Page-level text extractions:
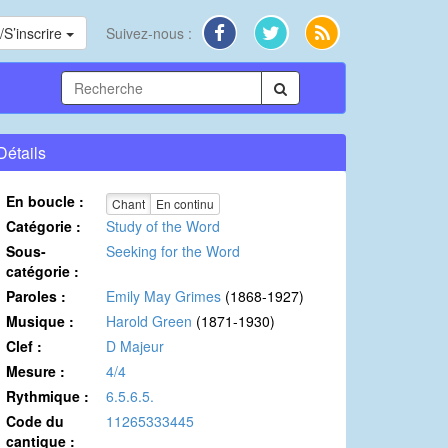
S’inscrire
Suivez-nous :
Détails
En boucle :
Chant
En continu
Catégorie :
Study of the Word
Sous-
Seeking for the Word
catégorie :
Paroles :
Emily May Grimes
(1868-1927)
Musique :
Harold Green
(1871-1930)
Clef :
D Majeur
Mesure :
4/4
Rythmique :
6.5.6.5.
Code du
11265333445
cantique :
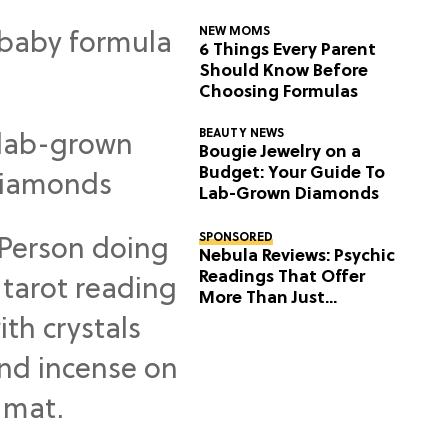
NEW MOMS
6 Things Every Parent
Should Know Before
Choosing Formulas
BEAUTY NEWS
Bougie Jewelry on a
Budget: Your Guide To
Lab-Grown Diamonds
SPONSORED
Nebula Reviews: Psychic
Readings That Offer
More Than Just
Predictions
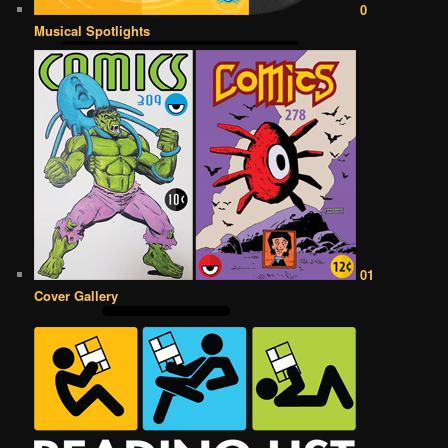
0
Musical Spotlights
01
Cover Gallery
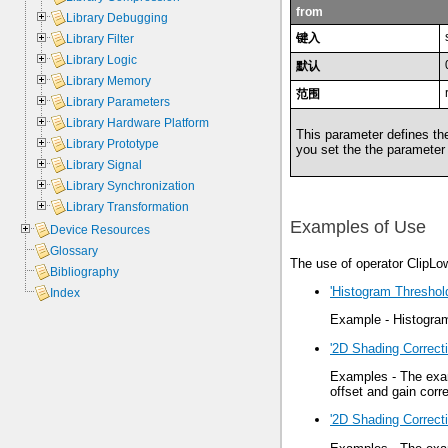
from
Library Debugging
键入
Library Filter
Library Logic
默认
Library Memory
范围
Library Parameters
Library Hardware Platform
This parameter defines the
Library Prototype
you set the the parameter
Library Signal
Library Synchronization
Library Transformation
Examples of Use
Device Resources
Glossary
The use of operator ClipLo
Bibliography
'Histogram Threshol
Index
Example - Histogram
'2D Shading Correcti
Examples - The exam
offset and gain corre
'2D Shading Correct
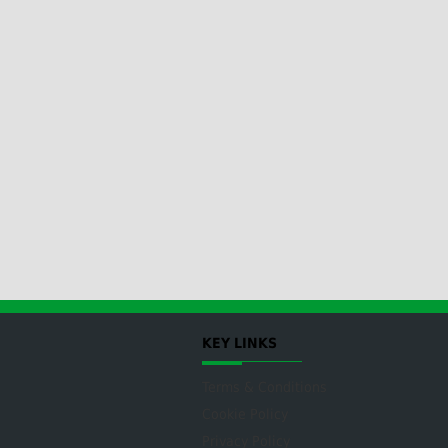
KEY LINKS
Terms & Conditions
Cookie Policy
Privacy Policy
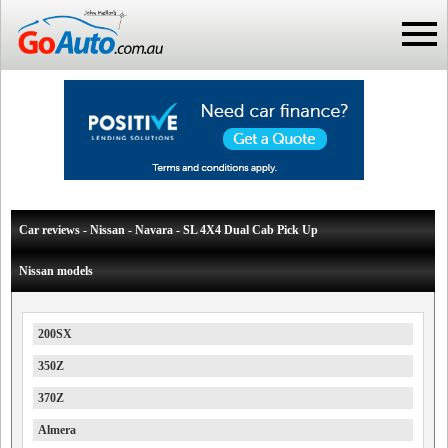
Car reviews - Nissan - Navara - SL 4X4 Dual Cab Pick Up
Nissan models
200SX
350Z
370Z
Almera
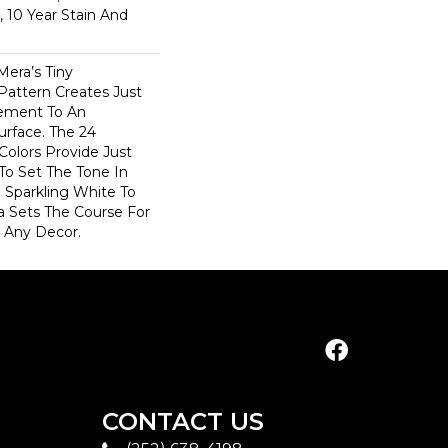
, 10 Year Stain And
Mera’s Tiny
Pattern Creates Just
vement To An
urface. The 24
 Colors Provide Just
To Set The Tone In
Sparkling White To
a Sets The Course For
n Any Decor.
CONTACT US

## Exercise instructions
Copy out the lines of the records above in which the string "Word" appears.

## Task answer
Study of the Word
Seeking for the Word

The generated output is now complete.